I think I'm going to give up putting a date on these issues. It seems that no sooner do I get one done and onto the server than it is time to do another.
The past couple of months have been just as hectic as the past year, but I actually feel we have accomplished things. With the one major exception of phone lines, we have managed to boost our capacity and speed by at least 400%, and have added a few new services to boot!
Wimsey has tried to maintain a balanced service to its various classes of customers. While the dialup business has been our mainstay for years, we have recently moved more and more towards providing computer services for business on our own systems as service bureaus of old used to do. These services include such things as our Virtual Post Office for E-mail forwarding, our World Wide Web services, and E-mail gateway products.
In addition, we have helped several businesses set up their own Internet facilities in various parts of North America, and are actively soliciting clients world wide.
The differences between then and now are remarkable, but the similarities are interesting too. Back then the biggest headache was support of the people who actually did the data entry work. These people were largely clerks with little or no computer background. Computer time was very valuable with one multi-million dollar computer able to run with maybe a hundred or so concurrent users (push a key and go for lunch at times). This being so, there was little wasted on making the human-computer interface easy or less than middling cryptic.
Some of the things that are happening today with the public's embrace of the Internet closely parallel these old problems. It used to be that software that hides the ugly underlying layers of the Internet simply didn't exist because it was too expensive to create for the number of people that would use it. This severely limited the entrance of people into the Internet community to only those with the perseverance or background to learn themselves.
The amount of "cotton batten" that has been wrapped around the Internet has grown rapidly in the past couple of years, but we are finding that it still isn't enough for the vast majority of people who want to participate. This brings us to the crisis the industry has faced for the past year or so in the delivery of customer support.
Initialy there was a rise in prices for the new SLIP and PPP accounts as compared to the terminal and BBS accounts - to something on the $1.50 to $2.00/hour level so that some support could be bundled in.
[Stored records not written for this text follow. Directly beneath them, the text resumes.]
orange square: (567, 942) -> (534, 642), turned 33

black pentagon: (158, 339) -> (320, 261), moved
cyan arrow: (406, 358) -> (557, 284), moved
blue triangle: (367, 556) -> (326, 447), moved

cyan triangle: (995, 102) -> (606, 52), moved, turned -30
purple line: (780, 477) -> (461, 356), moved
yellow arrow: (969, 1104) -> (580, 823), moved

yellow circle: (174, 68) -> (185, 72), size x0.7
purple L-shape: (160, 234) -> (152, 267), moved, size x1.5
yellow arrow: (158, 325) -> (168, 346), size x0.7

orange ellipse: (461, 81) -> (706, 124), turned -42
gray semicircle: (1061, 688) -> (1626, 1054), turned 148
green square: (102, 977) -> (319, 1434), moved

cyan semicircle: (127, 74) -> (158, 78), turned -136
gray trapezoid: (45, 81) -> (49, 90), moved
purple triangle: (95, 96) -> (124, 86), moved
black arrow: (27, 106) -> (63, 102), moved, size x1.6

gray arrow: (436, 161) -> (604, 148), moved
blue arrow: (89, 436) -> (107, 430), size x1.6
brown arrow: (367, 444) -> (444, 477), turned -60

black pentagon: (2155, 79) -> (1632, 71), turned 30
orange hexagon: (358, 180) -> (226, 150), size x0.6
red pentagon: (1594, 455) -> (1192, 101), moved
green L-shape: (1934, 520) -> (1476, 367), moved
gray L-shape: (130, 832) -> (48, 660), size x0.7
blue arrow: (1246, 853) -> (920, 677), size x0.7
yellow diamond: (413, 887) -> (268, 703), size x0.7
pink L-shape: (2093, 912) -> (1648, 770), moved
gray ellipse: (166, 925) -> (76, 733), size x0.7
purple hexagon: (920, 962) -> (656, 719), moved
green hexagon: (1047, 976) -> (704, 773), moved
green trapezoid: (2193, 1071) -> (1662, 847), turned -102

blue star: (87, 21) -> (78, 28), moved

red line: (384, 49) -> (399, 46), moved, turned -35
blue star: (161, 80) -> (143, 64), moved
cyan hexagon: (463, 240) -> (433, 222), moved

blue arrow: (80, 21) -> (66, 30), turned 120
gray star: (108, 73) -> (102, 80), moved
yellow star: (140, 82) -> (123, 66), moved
In some cases this has proven to be far less than the actual cost of the support required.
Recently we have seen radical price competition from companies that essentially provide no support at all, living off the growing pool of customers who have now learned at the knee of the pioneers like us. The question is, where will this lead?
I think that we will see things move in two different directions at once. Some companies will move towards completly un-bundled pricing, where access and support will each have a price per hour or other unit, and services will not be included in the access price but will instead be priced separately. In this model the price for access might fall to some low price - say $0.50/hour or less, but would not include E-mail or Usenet News access for instance, and certainly would not include command line access to UNIX or WWW page placement and network bandwidth, these would be extra - maybe a few dollars each per month. The highest cost part of this is the phone line and modem, and you can see already the pricing variences among services that have higher or lower numbers of average users per line - less expensive means more chance of busy signals right up to the limit of the freenets where free means always busy and not terribly reliable.
At the other end of the scale would be the fully bundled packages including support, network access, E-mail, News, name service and domain support, WWW page creation and outgoing bandwidth, etc. - in short, a full service bureau such as Wimsey is currently. These systems would be oriented more towards those people and businesses that rely on the Internet for their daily information fix or for their business correspondance. The systems and people would be completely oriented towards providing the best and most reliable such service.
This is good for the industry, and it is good for the customer. For the industry it will broaden the base and winnow out the weak. For the customer it will provide better value for the money as competition produces niche players who excell at particular aspects that customers want. All this according to the standard laws of capitalism. The one fly in the ointment might be the various levels of government getting into the picture to spoil the picture, but I don't expect this with the drive for fiscal restraint.
All in all, I expect the next year or so to be equally as challenging as the past year. I'll let you know next year how things have shaped up.